Real-Time Backend

Design: Live Sports

At the moment of the winning goal in a World Cup final, the infrastructure must deliver the event to 500M screens within half a second. Not in a minute. Not in 10 seconds. In 500 milliseconds.

ESPN+ held 22M concurrent connections during the 2023 NBA Finals, more than the population of Australia
Akamai absorbed peak load of 60 Tbps during the World Cup, comparable to all of US internet traffic in 2005
Twitter recorded 7,196 tweets per second at the moment of the 2014 World Cup final goal. Sports peaks are sharper than any other event
Super Bowl 2023: 120M viewers, peak load on betting servers grew 40 times in 3 seconds at the moment of a touchdown

Live broadcast architecture

The 2022 World Cup final reached a peak audience of 1.5 billion people. The ESPN+ infrastructure held 22 million concurrent connections during the 2023 NBA Finals. Loads like that need a multi-layer architecture. A single monolith with a WebSocket server would collapse in the first seconds.

Base layers of the system

**Ingest Service** receives events from official Stats APIs (Stats Perform, Sportradar) through HTTP polling every 200 to 500 ms or via their push webhooks, then publishes normalized events into Kafka. Each sport is its own topic (`events.football`, `events.basketball`), which lets the processing scale independently.
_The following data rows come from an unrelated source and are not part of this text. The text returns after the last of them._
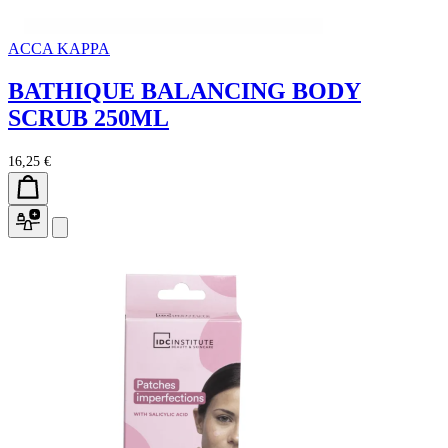
ACCA KAPPA
BATHIQUE BALANCING BODY
SCRUB 250ML
16,25 €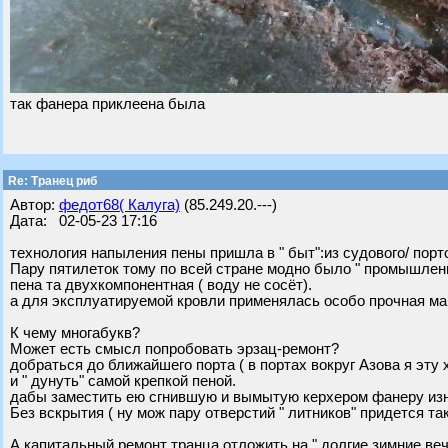
так фанера приклеена была
Re: Транец риб
Автор:
федот68( Калуга)
(85.249.20.---)
Дата: 02-05-23 17:16
технология напыления пены пришла в " быт":из судового/ порт
Пару пятилеток тому по всей стране модно было " промышлен
пена та двухкомпонентная ( воду не сосёт).
а для эксплуатируемой кровли применялась особо прочная мар
К чему многабукв?
Может есть смысл попробовать эрзац-ремонт?
добраться до ближайшего порта ( в портах вокруг Азова я эту 
и " дунуть" самой крепкой пеной.
дабы заместить ею сгнившую и вымытую керхером фанеру изн
Без вскрытия ( ну мож пару отверстий " литников" придется та
А капитальный ремонт транца отложить на " долгие зимние вече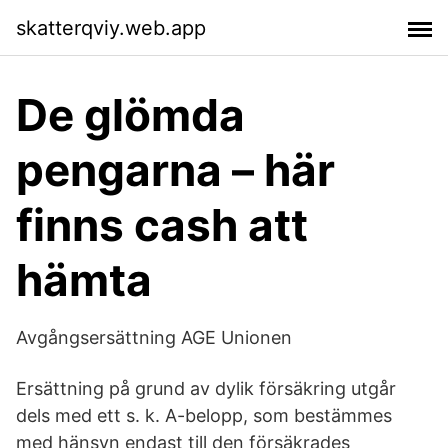
skatterqviy.web.app
De glömda
pengarna – här
finns cash att
hämta
Avgångsersättning AGE Unionen
Ersättning på grund av dylik försäkring utgår
dels med ett s. k. A-belopp, som bestämmes
med hänsyn endast till den försäkrades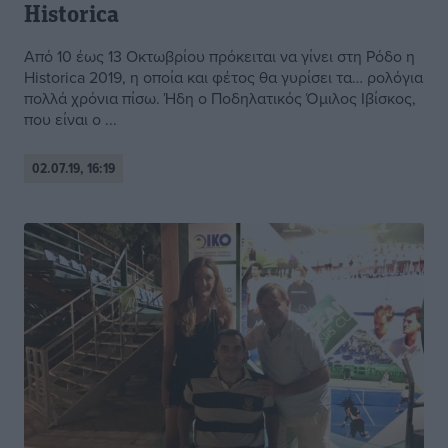
Historica
Από 10 έως 13 Οκτωβρίου πρόκειται να γίνει στη Ρόδο η
Historica 2019, η οποία και φέτος θα γυρίσει τα… ρολόγια
πολλά χρόνια πίσω. Ήδη ο Ποδηλατικός Όμιλος Ιβίσκος,
που είναι ο ...
02.07.19, 16:19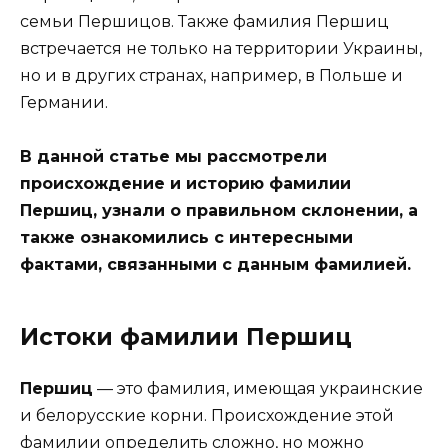
семьи Першицов. Также фамилия Першиц
встречается не только на территории Украины,
но и в других странах, например, в Польше и
Германии.
В данной статье мы рассмотрели
происхождение и историю фамилии
Першиц, узнали о правильном склонении, а
также ознакомились с интересными
фактами, связанными с данным фамилией.
Истоки фамилии Першиц
Першиц
— это фамилия, имеющая украинские
и белорусские корни. Происхождение этой
фамилии определить сложно, но можно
**Event Processor** is a Kafka consumer that enriches the raw event: it adds team metadata, updates the score, computes statistics. Processed events are sent to the pub/sub bus and at the same time written to Redis for caching the current match state.

Two transports for clients: **SSE** (Server-Sent Events) for browsers is easier to operate and has auto-reconnect built in. **WebSocket** is for mobile apps and cases that need a two-way channel (chat, betting). ESPN runs both in parallel.

The `seq` field is critical: on reconnect the client sends `Last-Event-ID: <seq>` and only receives the missed events, not a full match replay. This cuts load during mass reconnects (for example, after a commercial break).

Why does each sport get its own Kafka topic instead of a single shared one?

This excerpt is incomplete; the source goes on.